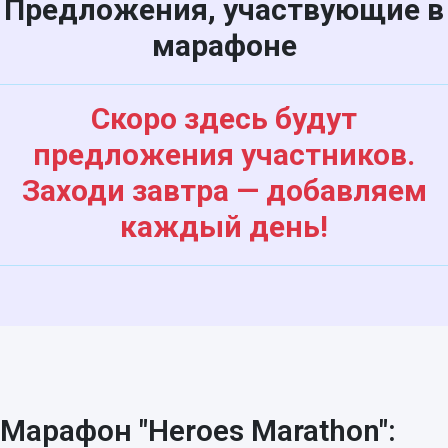
Предложения, участвующие в
марафоне
Скоро здесь будут
предложения участников.
Заходи завтра — добавляем
каждый день!
Марафон "Heroes Marathon":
# # #
- What you will do: Every record is to be reproduced exactly, with no pictures included.

- Exercise solution:
Предложения, участвующие в
марафоне
Скоро здесь будут
предложения участников.
Заходи завтра — добавляем
каждый день!
Марафон "Heroes Marathon":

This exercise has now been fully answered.